Ahmed Maqsood, Zhang Xiang, Shen Yonglin, Ahmed Tanveer, Ali Shahid, Ali Ayaz, Gulakhmadov Aminjon, Nam Won-Ho, Chen Nengcheng
National Engineering Research Center of Geographic Information System, School of Geography and Information Engineering, China University of Geosciences, Wuhan 430074, China.
National Engineering Research Center of Geographic Information System, School of Geography and Information Engineering, China University of Geosciences, Wuhan 430074, China.
Environ Int. 2025 May;199:109496. doi: 10.1016/j.envint.2025.109496. Epub 2025 Apr 26.

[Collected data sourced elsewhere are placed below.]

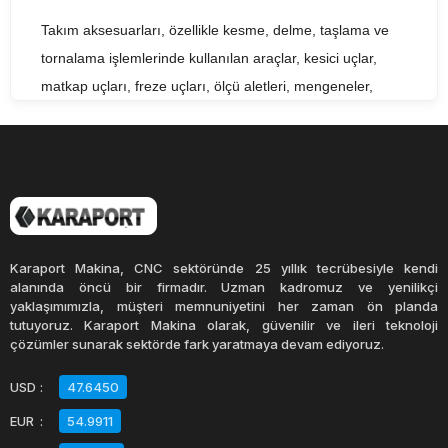
Takım aksesuarları, özellikle kesme, delme, taşlama ve
tornalama işlemlerinde kullanılan araçlar, kesici uçlar,
matkap uçları, freze uçları, ölçü aletleri, mengeneler,
matkaplar, torna aksesuarları gibi birçok çeşitte üretilir. Bu
ürünlerin kalitesi, makinelerin verimliliği ve doğru
ölçülerde üretim yapılmasını sağlar.
Hırdavat ürünleri, makinelerin bakım ve onarımında
kullanılan vidalar, cıvatalar, somunlar, rondelalar, pul,
Karaport Makina, CNC sektöründe 25 yıllık tecrübesiyle kendi
conta gibi birçok çeşitte üretilir. Bu ürünlerin kalitesi,
alanında öncü bir firmadır. Uzman kadromuz ve yenilikçi
yaklaşımımızla, müşteri memnuniyetini her zaman ön planda
makinelerin güvenliği ve verimliliği için oldukça önemlidir.
tutuyoruz. Karaport Makina olarak, güvenilir ve ileri teknoloji
çözümler sunarak sektörde fark yaratmaya devam ediyoruz.
Takım aksesuarları ve hırdavat ürünleri, birçok sektörde
USD
:
47.6450
kullanılır. Bunların başında imalat endüstrisi, makine
EUR
:
54.9911
üretimi, otomotiv, havacılık, inşaat, madencilik, enerji ve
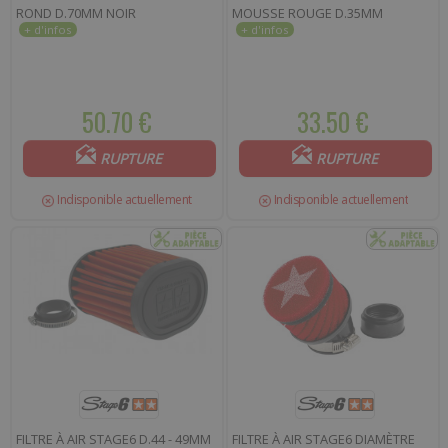
ROND D.70MM NOIR
MOUSSE ROUGE D.35MM
50.70 €
33.50 €
RUPTURE
RUPTURE
Indisponible actuellement
Indisponible actuellement
FILTRE À AIR STAGE6 D.44 - 49MM
FILTRE À AIR STAGE6 DIAMÈTRE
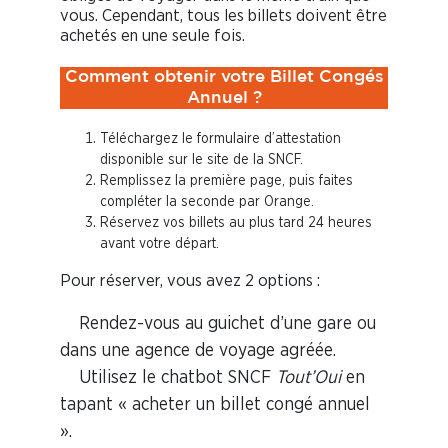
vous. Cependant, tous les billets doivent être
achetés en une seule fois.
Comment obtenir votre Billet Congés
Annuel ?
Téléchargez le formulaire d’attestation
disponible sur le site de la SNCF.
Remplissez la première page
, puis faites
compléter la seconde par Orange.
Réservez vos billets
au plus tard 24 heures
avant votre départ.
Pour réserver, vous avez 2 options :
Rendez-vous au guichet d’une gare ou
dans une agence de voyage agréée.
Utilisez le chatbot SNCF
Tout’Oui
en
tapant « acheter un billet congé annuel
».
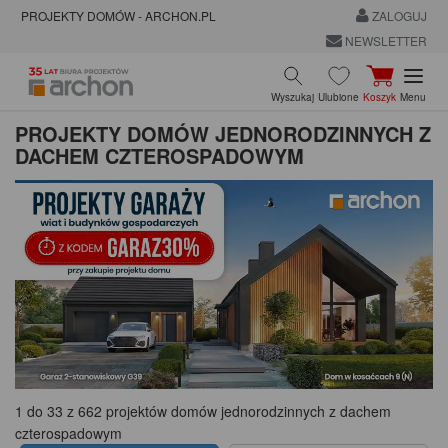
PROJEKTY DOMÓW - ARCHON.PL
ZALOGUJ
NEWSLETTER
Wyszukaj
Ulubione
Koszyk
Menu
PROJEKTY DOMÓW JEDNORODZINNYCH Z
DACHEM CZTEROSPADOWYM
1 do 33 z 662 projektów domów jednorodzinnych z dachem
czterospadowym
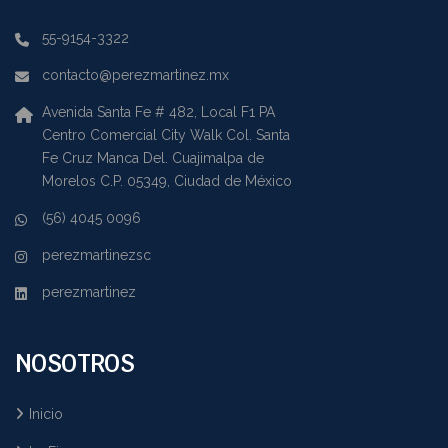
55-9154-3322
contacto@perezmartinez.mx
Avenida Santa Fe # 482, Local F1 PA
Centro Comercial City Walk Col. Santa
Fe Cruz Manca Del. Cuajimalpa de
Morelos C.P. 05349, Ciudad de México
(56) 4045 0096
perezmartinezsc
perezmartinez
NOSOTROS
Inicio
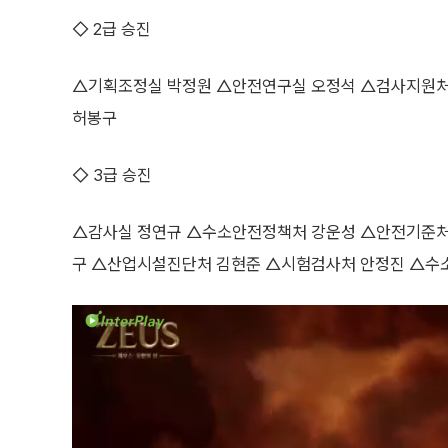
◇ 2급 승진
△기획조정실 박정원 △안전연구실 오정석 △검사지원
허봉구
◇ 3급 승진
△감사실 정연규 △수소안전정책처 강운성 △안전기준처
구 △산업시설진단처 김현준 △시험검사처 안정진 △수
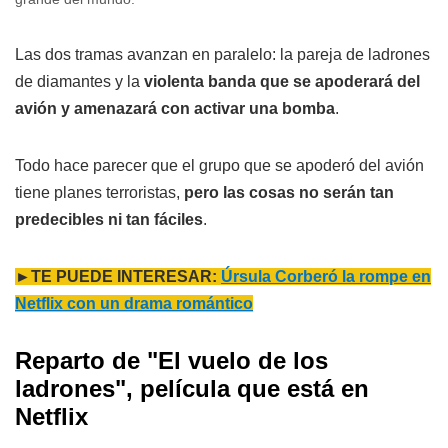
Las dos tramas avanzan en paralelo: la pareja de ladrones
de diamantes y la
violenta banda que se apoderará del
avión y amenazará con activar una bomba
.
Todo hace parecer que el grupo que se apoderó del avión
tiene planes terroristas,
pero las cosas no serán tan
predecibles ni tan fáciles
.
►TE PUEDE INTERESAR:
Úrsula Corberó la rompe en
Netflix con un drama romántico
Reparto de "
El vuelo de los
ladrones", película que está en
Netflix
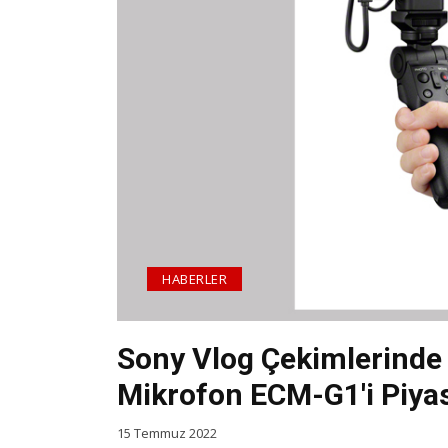
HABERLER
Sony Vlog Çekimlerinde
Mikrofon ECM-G1'i Piya
15 Temmuz 2022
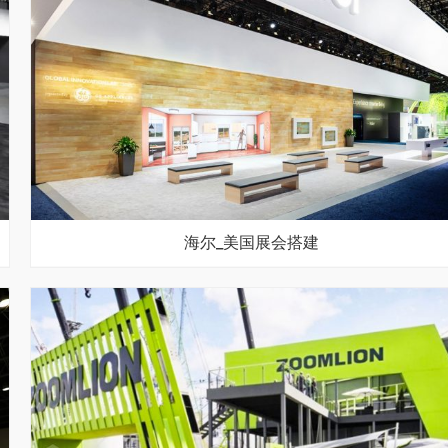
海尔_美国展会搭建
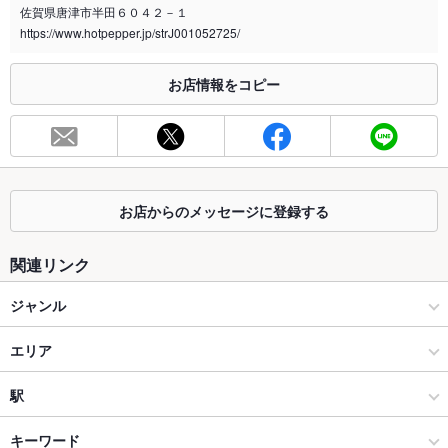
喫煙専用室
なし
佐賀県唐津市半田６０４２－１
https://www.hotpepper.jp/strJ001052725/
※2020年4月1日～受動喫煙対策に関する法律が施行されています。正しい情報はお店へお問い
合わせください。
お店情報をコピー
お席
総席数
25席
最大宴会収
25人
容人数
お店からのメッセージに登録する
個室
なし
座敷
なし
関連リンク
掘りごたつ
なし
ジャンル
カウンター
なし
創作料理
エリア
ソファー
なし
洋・和洋・各国料理・その他
唐津市
駅
テラス席
なし
唐津 × 創作料理
唐津市 × 創作料理
東唐津駅
キーワード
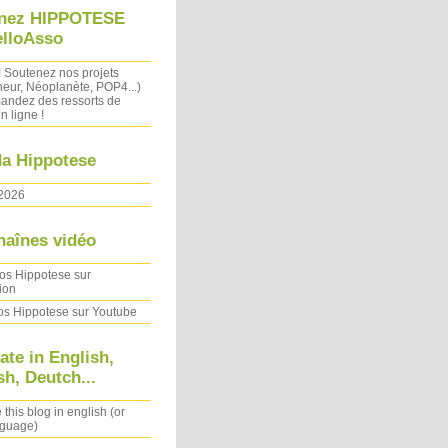
nez HIPPOTESE
elloAsso
! Soutenez nos projets
heur, Néoplanète, POP4...)
ndez des ressorts de
n ligne !
a Hippotese
2026
haînes vidéo
os Hippotese sur
ion
os Hippotese sur Youtube
ate in English,
h, Deutch...
 this blog in english (or
nguage)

Air quality is crucial for both public health and environmental sustainability. An efficient and cost-effective model is essential for accurate air quality predictions and proactive pollution control. However, existing research primarily focuses on single static image analysis, which does not account for the dynamic and temporal nature of air pollution. Meanwhile, research on video-based air quality estimation remains limited, particularly in achieving accurate multi-pollutant outputs. This study proposes Air Quality Prediction-Mamba (AQP-Mamba), a video-based deep learning model that integrates a structured Selective State Space Model (SSM) with a selective scan mechanism and a hybrid predictor (HP) to estimate air quality. The spatiotemporal forward and backward SSM dynamically adjusts parameters based on input, ensures linear complexity, and effectively captures long-range dependencies by bidirectional processing of spatiotemporal features through four scanning techniques (row-wise, column-wise, and their vertical reversals), which allows the model to accurately track pollutant concentrations and air quality variations over time. Thus, the model efficiently extracts spatiotemporal features from video and simultaneously performs regression (PM, PM, and AQI), and classification (AQI) tasks, respectively. A high-quality outdoor hourly air quality dataset (LMSAQV) with 13,176 videos collected from six monitoring stations in Lahore, Pakistan, was utilized as the case study. The experimental results demonstrate that the AQP-Mamba significantly outperforms several state-of-the-art models, including VideoSwin-T, VideoMAE, I3D, VTHCL, andTimeSformer. The proposed model achieves strong regression performance (PM: R = 0.91, PM: R = 0.90, AQI: R = 0.92) and excellent classification metrics: accuracy (94.57 %), precision (93.86 %), recall (94.20 %), and F1-score (93.44 %), respectively. The proposed model delivers consistent, real-time performance with a latency of 1.98 s per video, offering an effective, scalable, and cost-efficient solution for multi-pollutant estimation. This approach has the potential to address gaps in air quality data collected by expensive instruments globally.
空气质量对公众健康和环境可持续性都至关重要。一个高效且经济高效的模型对于准确的空气质量预测和积极的污染控制至关重要。然而,现有研究主要集中在单张静态图像分析上,没有考虑空气污染的动态和时间特性。与此同时,基于视频的空气质量估计研究仍然有限,特别是在实现准确的多污染物输出方面。本研究提出了空气质量预测曼巴(AQP-Mamba),这是一种基于视频的深度学习模型,它将结构化的选择性状态空间模型(SSM)与选择性扫描机制和混合预测器(HP)相结合来估计空气质量。时空向前和向后的SSM根据输入动态调整参数,确保线性复杂度,并通过四种扫描技术(逐行、逐列及其垂直反转)对时空特征进行双向处理,有效地捕捉长程依赖性,这使得模型能够准确跟踪污染物浓度和空气质量随时间的变化。因此,该模型有效地从视频中提取时空特征,并同时分别执行回归(PM、PM和AQI)以及分类(AQI)任务。以从巴基斯坦拉合尔的六个监测站收集的13176个视频组成的高质量室外每小时空气质量数据集(LMSAQV)作为案例研究。实验结果表明,AQP-Mamba显著优于几个最先进的模型,包括VideoSwin-T、VideoMAE、I3D、VTHCL和TimeSformer。所提出的模型分别实现了强大的回归性能(PM:R = 0.91,PM:R = 0.90,AQI:R = 0.92)和出色的分类指标:准确率(94.57%)、精确率(93.86%)、召回率(94.20%)和F1分数(93.44%)。所提出的模型以每个视频1.98秒的延迟提供一致的实时性能,为多污染物估计提供了一种有效、可扩展且经济高效的解决方案。这种方法有可能解决全球范围内昂贵仪器收集的空气质量数据中的差距。